*About this task*.
Please transcribe the data below in full. Omit any picture you find in it.

Top of Supplied information

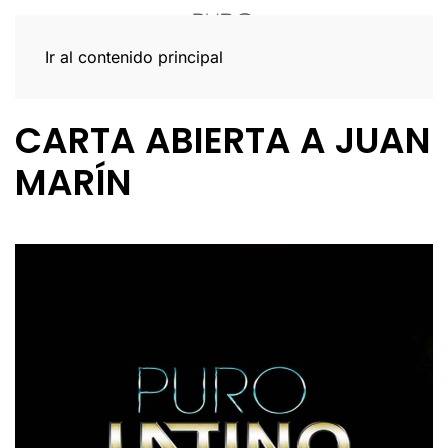
Ir al contenido principal
CARTA ABIERTA A JUAN
MARÍN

Bottom of Supplied information

*Worked solution*.
Ir al contenido principal
CARTA ABIERTA A JUAN
MARÍN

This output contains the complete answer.